- Uphold’s Research Head doubts Ethereum’s decentralization amid rapid growth.
- Experts argued ETH subtly used “decentralization” as a legal shield for securities fraud.
- They highlight potential regulatory bias and satirical legal tactics.
In a recent tweet, Martin Hiesboeck, the Head of Research at the Uphold exchange, expressed skepticism about Ethereum’s claim of being a “decentralized blockchain.” He stated that Ethereum’s rapid growth is not indicative of true decentralization.
According to Hiesboeck, Ethereum is not decentralized in reality, alleging it is controlled by a small group of individuals and companies, essentially forming a corporate entity. He argued that as Ethereum adds more layer-two and zero-knowledge proof solutions, it becomes even more centralized, deviating from the original ideals of cryptocurrency. Hiesboeck believes that this deviation will ultimately prove unsustainable over time.
Hiesboeck’s tweet included an image that highlighted Ethereum’s impressive achievement of generating $10 billion in revenue within just seven years, surpassing the timeline of top software companies by almost half.
Meanwhile, Steven Nerayoff, an early adviser to Ethereum, responded to Hiesboeck’s tweet by shifting the gears to the alleged preferential treatment Ethereum supposedly got from the U.S. regulator.
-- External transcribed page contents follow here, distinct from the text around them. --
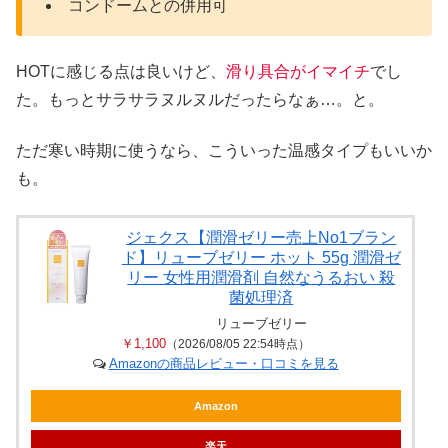
コンドームとの併用可
HOTに感じる点は良いけど、
滑り具合がイマイチ
でし
た。もっとサラサラヌルヌルだったらなぁ…。と。
ただ寒い時期に使うなら、こういった温感タイプもいいか
も。
ジェクス【潤滑ゼリー売上No1ブラン
ド】リューブゼリー ホット 55g 潤滑ゼ
リー 女性用潤滑剤 自然なうるおい 殺
菌処理済
リューブゼリー
￥1,100
（2026/08/05 22:54時点）
Amazonの商品レビュー・口コミを見る
Amazon
楽天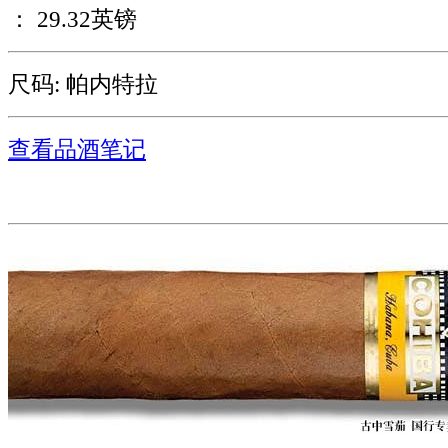
： 29.32英镑
尺码: 帕内特拉
查看品酒笔记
In particular, he cited a scenario where a project commits securities fraud and used an “innovative” legal strategy to have the U.S. SEC declare that the cryptocurrency in question was not a security. Nerayoff argued it would be carried out by creating a confusing legal basis, such as “decentralization,” which nobody, including the U.S. agency itself, fully understands.
A prominent pro-XRP lawyer, Bill Morgan, acknowledged that such a move to evade being convicted for security law violation via a ‘decentralization’ basis could truly be an “innovative” legal strategy.
Moreover, the lawyer pointed out that one potential strategy for the execution is to target a director of a key SEC division responsible for advising companies.
Notably, Nerayoff and Morgan’s tweets are satirical. They sought to highlight how the SEC overlooked Ethereum founders without charging them for security offerings via the ETH token. In contrast, the regulator charged other similarly decentralized blockchain chains such as XRP.